A number of approaches are being used by different groups towards the development of a vaccine against T. solium infection (2, 13, 32, 37). The approach that has been most successful in development of vaccines against other taeniid cestode parasites has been the use of recombinant oncosphere antigens (21). Three independently host-protective oncosphere antigens have been identified from Taenia ovis (12, 14), and homologues of these proteins have been found to be host protective against infection with Taenia saginata in cattle (25).

Gauci and colleagues (8, 9) identified and cloned cDNAs encoding T. solium oncosphere proteins TSOL18 and TSOL45-1A, which are homologues of host-protective antigens in T. ovis (To18 and To45W) (12, 14) and T. saginata (TSA18 and TSA9) (25). Here we describe investigations into the use of recombinant T. solium oncosphere antigens as vaccines against challenge infection with T. solium in pigs. In order to utilize these proteins in vaccine trials, TSOL18 and TSOL45-1A cDNAs were subcloned into expression vectors and fusion proteins were expressed in Escherichia coli.

MATERIALS AND METHODS

Subcloning and expression of antigen-expressing cDNA.

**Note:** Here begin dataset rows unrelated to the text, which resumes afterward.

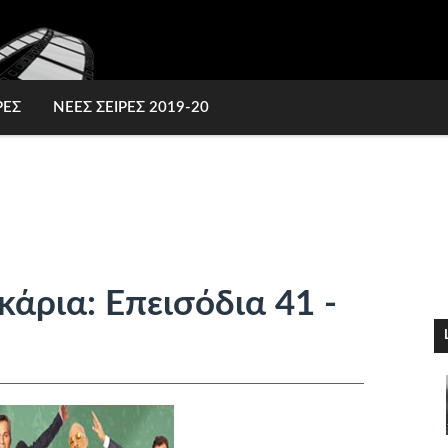
ΡΕΣ
ΝΕΕΣ ΣΕΙΡΕΣ 2019-20
κάρια: Επεισόδια 41 -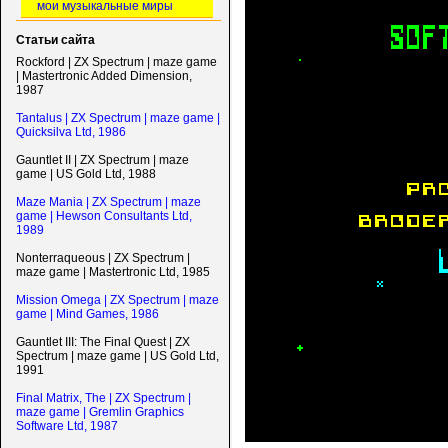
мои музыкальные миры
Статьи сайта
Rockford | ZX Spectrum | maze game
| Mastertronic Added Dimension,
1987
Tantalus | ZX Spectrum | maze game |
Quicksilva Ltd, 1986
Gauntlet II | ZX Spectrum | maze
game | US Gold Ltd, 1988
Maze Mania | ZX Spectrum | maze
game | Hewson Consultants Ltd,
1989
Nonterraqueous | ZX Spectrum |
maze game | Mastertronic Ltd, 1985
Mission Omega | ZX Spectrum | maze
game | Mind Games, 1986
Gauntlet III: The Final Quest | ZX
Spectrum | maze game | US Gold Ltd,
1991
Final Matrix, The | ZX Spectrum |
maze game | Gremlin Graphics
Software Ltd, 1987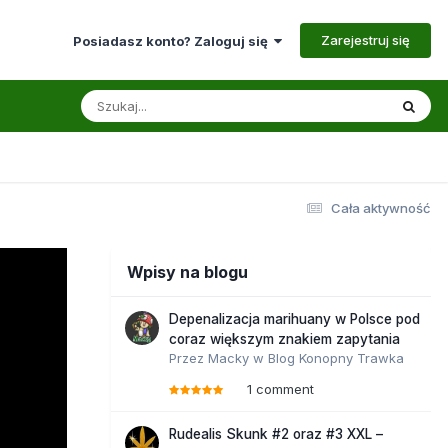
Zarejestruj się
Posiadasz konto? Zaloguj się
Cała aktywność
Wpisy na blogu
Depenalizacja marihuany w Polsce pod
coraz większym znakiem zapytania
Przez
Macky
w
Blog Konopny Trawka
1 comment
Rudealis Skunk #2 oraz #3 XXL –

The region of the TSOL18 cDNA (8) comprising the 5′ untranslated region was removed by amplification under standard PCR conditions with the primers 5′CCGGAATTCATGGTGTGTCGGTTTGCTC3′ and 5′CCGCTCGAGGCATTGCCTGCTCCGCGC3′. These primers included DNA sequence designed to create 5′ EcoRI and 3′ XhoI restriction sites which enabled directional cloning of the PCR products. The PCR products were separated by agarose gel electrophoresis, excised from the gel, purified by using Geneclean (Bio101), and cloned into pGEM-T (Promega). Following plasmid purification, TSOL18 cDNA was excised by restriction digestion with EcoRI and XhoI, gel purified as described above, and subcloned into pGEX-1T (33) that was modified to accept directional EcoRI-XhoI insert sequences (pGEX-1TEX). The plasmid containing the TSOL18 cDNA was then transformed into E. coli JM109.

In T. solium oncospheres, the TSOL45 proteins are encoded by a family of related genes that produce alternatively spliced mRNA transcripts (9). Since at least eight TSOL45-related proteins were identified in T. solium oncospheres, the transcript selected initially for expression and testing of the associated protein in vaccine trials was that which encoded a protein (referred to by Gauci and Lightowlers [9] as TSO45-1A) having the closest homology to the To45W protective antigen from T. ovis. The TSOL45-1A cDNA was excised from pGEM-T by EcoRI digestion, gel purified, and cloned into the EcoRI site of pGEX-3TEX. The plasmid was transformed into E. coli JM109.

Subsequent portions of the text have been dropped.